Soru 1: Modern bir toplumda yukarıdaki tablo mümkün mü? 

Soru 2: Çoğulcu olmayan toplumdan demokrasi çıkar mı? 

*** 

Tabloya CHP oylarını niye aldım? 

Sebepleri var. 

Bir: Türkiye'nin ana muhalefet partisi. 

İki: Açılımın açık destekçisi. 

Üç: HDP'ye seçmen ikram edecek kadar dost. 

*** 

Bir parantez. 

Biliyoruz: İnsanımız hatır-gönül bilir. 

Acı bir kahveye bile 40 yıllık hatır kredisi açar. 

Fakat CHP Güneydoğu'ya bir türlü yaranamıyor. 

Deniz Baykal'a "aşırı milliyetçi" diyorlardı. 

Kemal Kılıçdaroğlu geldi. O "sorun" da çözüldü. 

Fakat: Kemal Bey'in CHP'si bütünüyle "sıfır" çekiyor. 

Baykal döneminin yarısı kadar bile oy alamıyor. 

Tuhaftır: CHP yönetimi hiç rahatsız görünmüyor. 

*** 

PKK cenahından açıklamalar öğretici. Anlamak isteyene de uyarıcı. 

KCK dün sonuçları değerlendirdi (9 Haziran 2015). 

İki vurgu yapıyorlar. 

Birincisi: "Artık Bakurê Kurdîstan’da ulusal birlik sağlanmıştır." 

Bakurê Kurdîstan" dedikleri: "Kuzey Kurdistan". 

Kastettikleri: Türkiye'nin Doğu ve Güneydoğusu. 

Burada "ulusal birlik" sağlanmış. 

Yani: Kürt milletinin birliği. 

*** 

Sadece tespit yapıp bırakalım. 

Bir devlet sınırları içinde iki millet olmaz. Eşyanın tabiatı gereği. 

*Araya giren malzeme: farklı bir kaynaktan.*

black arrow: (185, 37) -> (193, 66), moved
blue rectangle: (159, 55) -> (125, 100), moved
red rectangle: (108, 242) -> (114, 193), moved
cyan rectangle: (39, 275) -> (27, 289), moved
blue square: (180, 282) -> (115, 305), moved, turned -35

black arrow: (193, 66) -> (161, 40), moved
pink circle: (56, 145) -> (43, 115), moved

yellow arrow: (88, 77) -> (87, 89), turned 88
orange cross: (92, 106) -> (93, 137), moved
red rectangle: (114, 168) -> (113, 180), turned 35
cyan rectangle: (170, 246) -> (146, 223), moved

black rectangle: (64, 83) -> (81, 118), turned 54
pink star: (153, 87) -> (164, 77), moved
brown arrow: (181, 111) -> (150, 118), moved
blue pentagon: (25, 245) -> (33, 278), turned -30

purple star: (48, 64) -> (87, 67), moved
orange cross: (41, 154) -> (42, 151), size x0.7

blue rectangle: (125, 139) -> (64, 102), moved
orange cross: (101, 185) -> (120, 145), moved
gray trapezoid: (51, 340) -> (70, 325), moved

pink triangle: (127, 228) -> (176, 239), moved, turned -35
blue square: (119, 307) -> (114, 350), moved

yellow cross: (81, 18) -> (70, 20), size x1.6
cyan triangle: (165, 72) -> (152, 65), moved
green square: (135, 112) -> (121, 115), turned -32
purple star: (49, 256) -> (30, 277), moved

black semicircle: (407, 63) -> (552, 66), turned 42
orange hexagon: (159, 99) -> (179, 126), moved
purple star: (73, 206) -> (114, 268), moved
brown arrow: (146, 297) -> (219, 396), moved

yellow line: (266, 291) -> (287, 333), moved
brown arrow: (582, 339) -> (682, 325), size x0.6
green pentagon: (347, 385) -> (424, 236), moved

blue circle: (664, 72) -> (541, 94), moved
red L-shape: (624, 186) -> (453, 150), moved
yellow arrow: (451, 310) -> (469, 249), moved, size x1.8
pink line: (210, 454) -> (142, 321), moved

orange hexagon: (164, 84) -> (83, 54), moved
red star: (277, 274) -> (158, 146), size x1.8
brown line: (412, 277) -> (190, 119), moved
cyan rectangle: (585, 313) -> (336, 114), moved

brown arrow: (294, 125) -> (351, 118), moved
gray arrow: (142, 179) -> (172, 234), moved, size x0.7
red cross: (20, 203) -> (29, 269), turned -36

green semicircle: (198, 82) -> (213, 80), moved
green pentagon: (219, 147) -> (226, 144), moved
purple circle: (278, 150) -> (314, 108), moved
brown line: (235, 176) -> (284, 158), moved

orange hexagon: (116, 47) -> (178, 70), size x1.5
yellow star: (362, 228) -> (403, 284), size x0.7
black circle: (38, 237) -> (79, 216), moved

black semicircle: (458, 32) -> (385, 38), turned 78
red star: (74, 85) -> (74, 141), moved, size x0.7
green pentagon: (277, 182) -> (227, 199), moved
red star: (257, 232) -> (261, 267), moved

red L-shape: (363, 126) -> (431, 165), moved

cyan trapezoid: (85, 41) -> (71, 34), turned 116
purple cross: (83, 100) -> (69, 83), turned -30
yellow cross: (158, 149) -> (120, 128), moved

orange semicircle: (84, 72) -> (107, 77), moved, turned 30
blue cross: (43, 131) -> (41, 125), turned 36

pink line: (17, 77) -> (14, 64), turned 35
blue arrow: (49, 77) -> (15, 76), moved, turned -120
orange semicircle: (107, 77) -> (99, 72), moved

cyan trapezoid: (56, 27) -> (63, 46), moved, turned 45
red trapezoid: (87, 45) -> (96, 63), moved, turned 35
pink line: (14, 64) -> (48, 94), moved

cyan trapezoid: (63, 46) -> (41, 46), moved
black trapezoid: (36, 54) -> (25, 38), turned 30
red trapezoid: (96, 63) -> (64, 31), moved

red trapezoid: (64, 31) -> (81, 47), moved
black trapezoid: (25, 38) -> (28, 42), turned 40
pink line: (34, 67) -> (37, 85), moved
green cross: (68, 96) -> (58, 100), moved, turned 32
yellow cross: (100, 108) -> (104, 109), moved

Başka bir ulusal birlik teşekkül etmişse, zorunlu sonuç bellidir: Bölünmek. 

*** 

İkinci vurguları, kendilerine biçtikleri rol hakkında. 

İddiaları büyük: Türkiye'ye önderlik. 

Dedikleri: "Kürt halkı Türkiye'de gerçekleşecek demokratik devrimin en temel gücü." 

Bizlere verdikleri görev: PKK'ya yardım etmek! 

*** 

Son söz: 

Sandık, "mezhep" siyasetinin kontrolünde.. 

Sandık, "etnik" siyasetin kontrolünde.